*Requirement*.
The entries below must be returned exactly as they stand.

*Raw data*.
= = = =
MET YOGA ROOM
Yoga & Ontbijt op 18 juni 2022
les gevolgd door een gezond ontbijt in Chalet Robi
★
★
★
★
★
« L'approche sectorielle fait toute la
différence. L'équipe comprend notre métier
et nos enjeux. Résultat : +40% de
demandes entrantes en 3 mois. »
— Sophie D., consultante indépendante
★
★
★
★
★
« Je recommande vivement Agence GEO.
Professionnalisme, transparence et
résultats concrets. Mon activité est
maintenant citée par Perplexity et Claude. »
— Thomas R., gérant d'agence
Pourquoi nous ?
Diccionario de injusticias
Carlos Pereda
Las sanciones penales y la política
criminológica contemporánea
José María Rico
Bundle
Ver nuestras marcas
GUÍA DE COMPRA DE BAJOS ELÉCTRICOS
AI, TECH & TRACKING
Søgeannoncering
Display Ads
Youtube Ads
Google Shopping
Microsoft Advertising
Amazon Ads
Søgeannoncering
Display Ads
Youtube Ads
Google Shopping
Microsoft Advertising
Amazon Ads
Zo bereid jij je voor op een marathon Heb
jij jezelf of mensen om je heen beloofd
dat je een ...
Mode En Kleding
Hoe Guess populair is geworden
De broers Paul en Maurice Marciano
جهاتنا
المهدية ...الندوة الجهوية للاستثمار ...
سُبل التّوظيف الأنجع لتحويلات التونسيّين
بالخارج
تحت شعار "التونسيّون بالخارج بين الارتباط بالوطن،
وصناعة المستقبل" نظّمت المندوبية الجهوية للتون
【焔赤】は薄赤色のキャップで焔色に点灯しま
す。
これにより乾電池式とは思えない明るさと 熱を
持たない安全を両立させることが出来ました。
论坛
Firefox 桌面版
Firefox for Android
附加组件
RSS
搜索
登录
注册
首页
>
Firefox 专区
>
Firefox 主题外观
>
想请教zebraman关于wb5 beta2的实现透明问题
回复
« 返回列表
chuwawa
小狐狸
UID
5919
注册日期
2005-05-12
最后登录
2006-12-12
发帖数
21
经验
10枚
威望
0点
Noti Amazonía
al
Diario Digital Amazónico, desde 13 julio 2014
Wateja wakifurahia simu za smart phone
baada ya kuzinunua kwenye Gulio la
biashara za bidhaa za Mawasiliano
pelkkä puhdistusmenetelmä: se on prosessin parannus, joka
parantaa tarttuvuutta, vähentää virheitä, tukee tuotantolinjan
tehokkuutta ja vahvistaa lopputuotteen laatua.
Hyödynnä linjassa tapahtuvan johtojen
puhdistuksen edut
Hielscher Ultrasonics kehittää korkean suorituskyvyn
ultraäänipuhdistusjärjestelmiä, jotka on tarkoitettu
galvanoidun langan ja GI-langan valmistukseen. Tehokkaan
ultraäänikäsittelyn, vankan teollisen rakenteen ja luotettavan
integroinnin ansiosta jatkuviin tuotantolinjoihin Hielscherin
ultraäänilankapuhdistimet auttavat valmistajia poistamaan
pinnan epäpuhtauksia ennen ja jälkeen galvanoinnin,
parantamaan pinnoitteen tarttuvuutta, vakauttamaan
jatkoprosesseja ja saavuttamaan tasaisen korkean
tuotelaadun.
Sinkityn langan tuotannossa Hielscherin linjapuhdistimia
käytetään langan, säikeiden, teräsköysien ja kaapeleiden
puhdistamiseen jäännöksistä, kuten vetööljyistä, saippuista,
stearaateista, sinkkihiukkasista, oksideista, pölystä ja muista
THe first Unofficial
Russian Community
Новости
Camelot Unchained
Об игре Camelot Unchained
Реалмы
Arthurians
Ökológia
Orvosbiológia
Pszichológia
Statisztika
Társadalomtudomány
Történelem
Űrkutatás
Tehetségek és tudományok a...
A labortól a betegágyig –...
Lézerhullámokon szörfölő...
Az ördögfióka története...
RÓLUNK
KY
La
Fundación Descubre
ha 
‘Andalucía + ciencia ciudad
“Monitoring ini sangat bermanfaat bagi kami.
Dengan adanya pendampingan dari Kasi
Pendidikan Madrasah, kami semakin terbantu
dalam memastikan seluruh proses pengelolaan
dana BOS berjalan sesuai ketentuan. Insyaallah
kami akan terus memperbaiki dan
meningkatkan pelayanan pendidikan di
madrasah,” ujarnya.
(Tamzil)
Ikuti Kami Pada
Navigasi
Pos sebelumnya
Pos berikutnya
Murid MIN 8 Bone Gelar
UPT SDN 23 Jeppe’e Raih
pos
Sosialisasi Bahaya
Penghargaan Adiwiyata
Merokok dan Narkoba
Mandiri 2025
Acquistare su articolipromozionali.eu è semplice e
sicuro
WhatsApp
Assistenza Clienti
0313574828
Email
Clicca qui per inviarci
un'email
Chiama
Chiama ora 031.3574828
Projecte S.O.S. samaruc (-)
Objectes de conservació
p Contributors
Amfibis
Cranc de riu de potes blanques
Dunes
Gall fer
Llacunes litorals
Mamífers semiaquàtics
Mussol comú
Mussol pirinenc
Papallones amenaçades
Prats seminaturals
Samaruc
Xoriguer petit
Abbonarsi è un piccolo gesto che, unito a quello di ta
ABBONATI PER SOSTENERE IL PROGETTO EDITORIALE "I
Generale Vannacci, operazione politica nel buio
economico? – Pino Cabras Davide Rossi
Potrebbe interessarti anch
= = = =
*Solution for this problem*.
MET YOGA ROOM
Yoga & Ontbijt op 18 juni 2022
les gevolgd door een gezond ontbijt in Chalet Robi
★
★
★
★
★
« L'approche sectorielle fait toute la
différence. L'équipe comprend notre métier
et nos enjeux. Résultat : +40% de
demandes entrantes en 3 mois. »
— Sophie D., consultante indépendante
★
★
★
★
★
« Je recommande vivement Agence GEO.
Professionnalisme, transparence et
résultats concrets. Mon activité est
maintenant citée par Perplexity et Claude. »
— Thomas R., gérant d'agence
Pourquoi nous ?
Diccionario de injusticias
Carlos Pereda
Las sanciones penales y la política
criminológica contemporánea
José María Rico
Bundle
Ver nuestras marcas
GUÍA DE COMPRA DE BAJOS ELÉCTRICOS
AI, TECH & TRACKING
Søgeannoncering
Display Ads
Youtube Ads
Google Shopping
Microsoft Advertising
Amazon Ads
Søgeannoncering
Display Ads
Youtube Ads
Google Shopping
Microsoft Advertising
Amazon Ads
Zo bereid jij je voor op een marathon Heb
jij jezelf of mensen om je heen beloofd
dat je een ...
Mode En Kleding
Hoe Guess populair is geworden
De broers Paul en Maurice Marciano
جهاتنا
المهدية ...الندوة الجهوية للاستثمار ...
سُبل التّوظيف الأنجع لتحويلات التونسيّين
بالخارج
تحت شعار "التونسيّون بالخارج بين الارتباط بالوطن،
وصناعة المستقبل" نظّمت المندوبية الجهوية للتون
【焔赤】は薄赤色のキャップで焔色に点灯しま
す。
これにより乾電池式とは思えない明るさと 熱を
持たない安全を両立させることが出来ました。
论坛
Firefox 桌面版
Firefox for Android
附加组件
RSS
搜索
登录
注册
首页
>
Firefox 专区
>
Firefox 主题外观
>
想请教zebraman关于wb5 beta2的实现透明问题
回复
« 返回列表
chuwawa
小狐狸
UID
5919
注册日期
2005-05-12
最后登录
2006-12-12
发帖数
21
经验
10枚
威望
0点
Noti Amazonía
al
Diario Digital Amazónico, desde 13 julio 2014
Wateja wakifurahia simu za smart phone
baada ya kuzinunua kwenye Gulio la
biashara za bidhaa za Mawasiliano
pelkkä puhdistusmenetelmä: se on prosessin parannus, joka
parantaa tarttuvuutta, vähentää virheitä, tukee tuotantolinjan
tehokkuutta ja vahvistaa lopputuotteen laatua.
Hyödynnä linjassa tapahtuvan johtojen
puhdistuksen edut
Hielscher Ultrasonics kehittää korkean suorituskyvyn
ultraäänipuhdistusjärjestelmiä, jotka on tarkoitettu
galvanoidun langan ja GI-langan valmistukseen. Tehokkaan
ultraäänikäsittelyn, vankan teollisen rakenteen ja luotettavan
integroinnin ansiosta jatkuviin tuotantolinjoihin Hielscherin
ultraäänilankapuhdistimet auttavat valmistajia poistamaan
pinnan epäpuhtauksia ennen ja jälkeen galvanoinnin,
parantamaan pinnoitteen tarttuvuutta, vakauttamaan
jatkoprosesseja ja saavuttamaan tasaisen korkean
tuotelaadun.
Sinkityn langan tuotannossa Hielscherin linjapuhdistimia
käytetään langan, säikeiden, teräsköysien ja kaapeleiden
puhdistamiseen jäännöksistä, kuten vetööljyistä, saippuista,
stearaateista, sinkkihiukkasista, oksideista, pölystä ja muista
THe first Unofficial
Russian Community
Новости
Camelot Unchained
Об игре Camelot Unchained
Реалмы
Arthurians
Ökológia
Orvosbiológia
Pszichológia
Statisztika
Társadalomtudomány
Történelem
Űrkutatás
Tehetségek és tudományok a...
A labortól a betegágyig –...
Lézerhullámokon szörfölő...
Az ördögfióka története...
RÓLUNK
KY
La
Fundación Descubre
ha 
‘Andalucía + ciencia ciudad
“Monitoring ini sangat bermanfaat bagi kami.
Dengan adanya pendampingan dari Kasi
Pendidikan Madrasah, kami semakin terbantu
dalam memastikan seluruh proses pengelolaan
dana BOS berjalan sesuai ketentuan. Insyaallah
kami akan terus memperbaiki dan
meningkatkan pelayanan pendidikan di
madrasah,” ujarnya.
(Tamzil)
Ikuti Kami Pada
Navigasi
Pos sebelumnya
Pos berikutnya
Murid MIN 8 Bone Gelar
UPT SDN 23 Jeppe’e Raih
pos
Sosialisasi Bahaya
Penghargaan Adiwiyata
Merokok dan Narkoba
Mandiri 2025
Acquistare su articolipromozionali.eu è semplice e
sicuro
WhatsApp
Assistenza Clienti
0313574828
Email
Clicca qui per inviarci
un'email
Chiama
Chiama ora 031.3574828
Projecte S.O.S. samaruc (-)
Objectes de conservació
p Contributors
Amfibis
Cranc de riu de potes blanques
Dunes
Gall fer
Llacunes litorals
Mamífers semiaquàtics
Mussol comú
Mussol pirinenc
Papallones amenaçades
Prats seminaturals
Samaruc
Xoriguer petit
Abbonarsi è un piccolo gesto che, unito a quello di ta
ABBONATI PER SOSTENERE IL PROGETTO EDITORIALE "I
Generale Vannacci, operazione politica nel buio
economico? – Pino Cabras Davide Rossi
Potrebbe interessarti anch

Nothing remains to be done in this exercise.